- [PROBLEM STATEMENT]: Below are some records; find each line that carries the word "definieren" and copy it.

- [ENTRIES PROVIDED]:

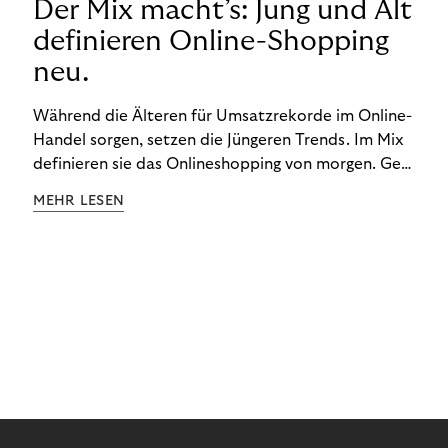
Der Mix macht’s: Jung und Alt
definieren Online-Shopping
neu.
Während die Älteren für Umsatzrekorde im Online-
Handel sorgen, setzen die Jüngeren Trends. Im Mix
definieren sie das Onlineshopping von morgen. Gen
Z und Best Ager eint im Onlineshopping eine
MEHR LESEN
gemeinsame Leidenschaft - allerdings
unterscheiden sie sich in ihren Vorlieben und
Verhaltensweisen. Wir haben uns das genauer
angeschaut.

- [OUTPUT]:
definieren Online-Shopping
definieren sie das Onlineshopping von morgen. Gen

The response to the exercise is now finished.